![Rust](https://github.com/Byron/github-star-counter/workflows/Rust/badge.svg)
[![Crates.io](https://img.shields.io/crates/v/github-star-counter.svg)](https://crates.io/crates/github-star-counter)


This program is made just for trying async-await code in the current ecosystem.
It features the following capabilities:

 * do https requests
 * do multiple requests at a time, one per page
 * use async closures

The code was done synchronously first, and then moved to async with a surprisingly small amount of
changes.
It was interesting to see how the [`async` constructs](https://github.com/Byron/github-star-counter/blob/e3746b9182a28a9e9a9e8dd55cdb660f6b1b97df/src/lib.rs#L90)
allow to control parallelism precisely, to the point where I was able to design interdependent
futures to match the data dependency.
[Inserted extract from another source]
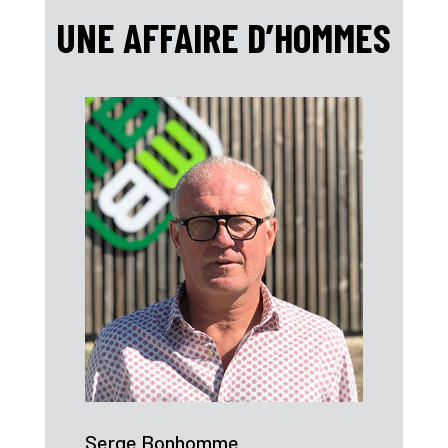
UNE AFFAIRE D’HOMMES
Serge Bonhomme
That way, things run concurrently when they can run concurrently, 
which can be visualized neatly with a dependency graph.

The greatest difficulties were around getting https to work. Besides, it's clearly a learning process
to understand the implications of futures better. Constructs with `async` tend to _look_ synchronous,
but show their teeth with closures and ownership. Everything is solvable, just own everything, yet I think
more borrowing will be enabled once `async` lands on _stable_.

Something I absolutely agree with is the [statements in the async book](https://rust-lang.github.io/async-book/01_getting_started/02_why_async.html)
which indicate that not everything needs to be async. Personally, I would probably start `sync`, and
wait for performance requirements to change before making the switch. However, threads I would avoid in _future_,
unless it truly is the simpler solution.

Something I look forward to is to see fully-async libraries emerge, for example, to interact with `git`,
which will probably perform better than existing libraries. _Using_ `async` libraries already is a breeze!

When thinking about the parallelism of this simple application it already becomes evident that one would want to control the amount of in-flight futures. Just imagine
the adverse effects of making too may concurrent connections to the same host, or the limits of resources imposed by the operating system itself. One would want to 
have executors who are aware of what kind of future they are running, and have them limit the amount of concurrently running ones.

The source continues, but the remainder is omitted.